A true measure of economic success

Written by Sonny Angara via Business Mirror on 8/23/2018

Economic managers today use the concept of GDP as a primary measure of their country’s economic success.  In the Philippines, discussions on the performance and the general outlook for our economy focus heavily on whether GDP growth rates remain among the fastest in the world.

Early pioneers of the GDP concept include Nobel laureate Dr. Simon Kuznets, who delivered a 1937 report to the US Congress on a way of measuring a nation’s economic activity using a single metric.

Many others eventually innovated on Dr. Kuznets’s initial work. But the basic idea gained global dominance after World War II because it was used by the World Bank and the International Monetary Fund (IMF) as the main lens for viewing and understanding a country’s economy. Countries had to follow suit, especially if they wanted to receive support for their postwar rehabilitation efforts.

Essentially, GDP measures the market value of final goods and services produced by a country in a given year—with this “output” believed to be the definitive sign of an economy’s health.

Some economic experts, like Prof. Diane Coyle from the University of Manchester, say this emphasis on production and output stems from the fact that GDP was “invented to prepare nations better for warfare.” In her book, GDP: A Brief, but Affectionate History, Prof. Coyle explains that GDP’s early origins can be traced to British scientist William Petty who, in the 1660s, aimed to measure the assets of England and Wales to assess their capability to fight wars. John Maynard Keynes, the great British economist who established the modern definition of GDP, once made a plea during World War II for better figures on the British economy’s capacity to produce ammunition, guns, tanks and airplanes.

Many experts now challenge the applicability of the metric in the 21st century. The Organization for Economic Cooperation and Development argues that GDP provides no holistic measure of the well-being of the country and its population. Even IMF Chief Christine Lagarde called for the creation of a new index to measure overall economic success in current times.
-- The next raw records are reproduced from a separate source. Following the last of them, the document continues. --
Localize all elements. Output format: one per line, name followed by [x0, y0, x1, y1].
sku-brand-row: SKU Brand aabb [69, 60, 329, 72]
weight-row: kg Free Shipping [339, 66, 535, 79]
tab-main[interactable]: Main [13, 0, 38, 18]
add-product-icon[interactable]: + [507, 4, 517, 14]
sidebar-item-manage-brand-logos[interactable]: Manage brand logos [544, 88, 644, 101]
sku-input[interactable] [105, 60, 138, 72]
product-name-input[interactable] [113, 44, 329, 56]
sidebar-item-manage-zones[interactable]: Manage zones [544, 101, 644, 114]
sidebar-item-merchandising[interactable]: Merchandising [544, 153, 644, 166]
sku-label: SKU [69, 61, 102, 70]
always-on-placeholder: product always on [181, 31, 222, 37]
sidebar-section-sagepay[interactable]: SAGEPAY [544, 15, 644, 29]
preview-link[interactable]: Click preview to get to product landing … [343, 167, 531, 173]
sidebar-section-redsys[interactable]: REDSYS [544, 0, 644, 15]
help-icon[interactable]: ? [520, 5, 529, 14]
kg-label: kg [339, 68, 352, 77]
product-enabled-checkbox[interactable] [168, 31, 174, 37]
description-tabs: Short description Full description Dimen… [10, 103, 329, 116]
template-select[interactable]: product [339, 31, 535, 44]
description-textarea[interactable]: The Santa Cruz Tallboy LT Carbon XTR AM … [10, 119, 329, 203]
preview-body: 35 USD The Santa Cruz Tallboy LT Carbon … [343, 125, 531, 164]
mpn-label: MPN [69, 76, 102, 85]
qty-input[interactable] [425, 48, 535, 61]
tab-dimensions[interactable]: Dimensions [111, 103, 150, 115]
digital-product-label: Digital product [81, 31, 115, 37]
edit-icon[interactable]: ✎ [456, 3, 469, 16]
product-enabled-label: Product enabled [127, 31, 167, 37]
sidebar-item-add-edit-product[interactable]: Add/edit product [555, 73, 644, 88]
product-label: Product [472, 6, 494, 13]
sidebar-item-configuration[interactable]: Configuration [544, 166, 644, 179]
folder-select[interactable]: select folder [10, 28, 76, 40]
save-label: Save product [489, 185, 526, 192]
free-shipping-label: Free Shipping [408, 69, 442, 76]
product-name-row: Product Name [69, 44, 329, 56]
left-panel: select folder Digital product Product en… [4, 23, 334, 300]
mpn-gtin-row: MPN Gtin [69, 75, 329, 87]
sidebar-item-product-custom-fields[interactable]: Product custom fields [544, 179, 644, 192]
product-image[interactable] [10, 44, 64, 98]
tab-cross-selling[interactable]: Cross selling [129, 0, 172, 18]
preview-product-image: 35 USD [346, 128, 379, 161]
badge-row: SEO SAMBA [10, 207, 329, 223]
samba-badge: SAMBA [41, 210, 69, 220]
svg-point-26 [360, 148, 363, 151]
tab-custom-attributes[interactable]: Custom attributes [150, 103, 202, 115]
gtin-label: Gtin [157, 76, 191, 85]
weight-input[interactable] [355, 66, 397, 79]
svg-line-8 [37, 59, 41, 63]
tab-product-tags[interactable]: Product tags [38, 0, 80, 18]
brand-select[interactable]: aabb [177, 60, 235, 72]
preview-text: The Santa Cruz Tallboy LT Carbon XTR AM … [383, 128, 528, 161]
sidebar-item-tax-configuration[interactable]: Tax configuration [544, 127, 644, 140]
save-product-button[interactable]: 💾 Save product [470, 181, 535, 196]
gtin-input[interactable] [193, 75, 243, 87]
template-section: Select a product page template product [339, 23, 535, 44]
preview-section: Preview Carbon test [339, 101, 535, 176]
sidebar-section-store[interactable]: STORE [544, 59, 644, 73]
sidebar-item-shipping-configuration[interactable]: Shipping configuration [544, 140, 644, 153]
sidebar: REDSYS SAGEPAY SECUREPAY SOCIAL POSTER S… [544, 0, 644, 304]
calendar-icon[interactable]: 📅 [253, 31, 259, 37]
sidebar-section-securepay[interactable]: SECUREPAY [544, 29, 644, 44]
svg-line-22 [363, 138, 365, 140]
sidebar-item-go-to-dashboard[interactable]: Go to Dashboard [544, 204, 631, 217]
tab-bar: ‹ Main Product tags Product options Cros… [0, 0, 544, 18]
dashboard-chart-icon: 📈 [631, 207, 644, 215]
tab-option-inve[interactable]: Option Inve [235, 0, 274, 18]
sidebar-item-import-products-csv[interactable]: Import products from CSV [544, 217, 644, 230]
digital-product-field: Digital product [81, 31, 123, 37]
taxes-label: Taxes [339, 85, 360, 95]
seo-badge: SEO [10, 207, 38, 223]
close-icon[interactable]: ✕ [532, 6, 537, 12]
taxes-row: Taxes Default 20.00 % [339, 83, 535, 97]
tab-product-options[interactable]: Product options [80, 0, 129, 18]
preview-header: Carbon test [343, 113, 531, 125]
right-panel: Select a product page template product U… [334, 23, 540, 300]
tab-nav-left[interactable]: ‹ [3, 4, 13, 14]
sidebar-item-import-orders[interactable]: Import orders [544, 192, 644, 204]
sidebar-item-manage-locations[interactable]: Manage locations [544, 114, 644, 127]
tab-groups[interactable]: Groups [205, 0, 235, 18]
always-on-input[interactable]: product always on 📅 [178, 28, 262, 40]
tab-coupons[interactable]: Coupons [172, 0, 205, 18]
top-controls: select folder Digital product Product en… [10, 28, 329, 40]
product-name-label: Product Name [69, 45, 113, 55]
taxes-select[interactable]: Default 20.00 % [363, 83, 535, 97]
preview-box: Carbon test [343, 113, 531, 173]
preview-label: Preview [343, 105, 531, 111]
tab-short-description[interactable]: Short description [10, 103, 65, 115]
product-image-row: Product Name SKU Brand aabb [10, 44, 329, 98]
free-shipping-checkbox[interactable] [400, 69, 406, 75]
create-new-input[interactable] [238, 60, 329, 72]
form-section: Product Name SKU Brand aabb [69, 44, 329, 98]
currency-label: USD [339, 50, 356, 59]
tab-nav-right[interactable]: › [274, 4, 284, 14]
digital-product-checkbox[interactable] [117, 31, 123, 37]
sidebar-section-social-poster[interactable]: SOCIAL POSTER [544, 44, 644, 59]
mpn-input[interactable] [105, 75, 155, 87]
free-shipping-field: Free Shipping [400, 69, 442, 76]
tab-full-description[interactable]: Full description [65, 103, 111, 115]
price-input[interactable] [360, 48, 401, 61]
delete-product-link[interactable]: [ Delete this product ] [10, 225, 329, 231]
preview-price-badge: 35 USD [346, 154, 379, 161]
In a 2016 briefing, The Economist summed up the critiques perfectly, noting that “[GDP] was [and is] a measure for production, not of welfare.”

Stewart Wallis, former executive director of the New Economics Foundation (NEF), wrote in a 2016 World Economic Forum article that GDP “is like a speedometer […] useful, but doesn’t tell you everything you want to know.… It won’t tell you whether you are overheating, or about to run out of fuel.”

Wallis then cited a 2015 NEF report, which proposed five indicators said to be more effective than GDP: 1) good jobs or the proportion of well-paying jobs versus jobs with minimal wages; 2) well-being or life satisfaction; 3) environment and climate change; 4) fairness and income equality; and 5) health and the quality of interventions.

Other countries have already started using other indicators as the basis for their policies. For instance, in 2008, the Bhutanese government started employing Gross National Happiness as the main measure for both the economic and non-economic welfare of their country.  Such a metric takes into account health, education, time use, cultural diversity, living standards and good governance.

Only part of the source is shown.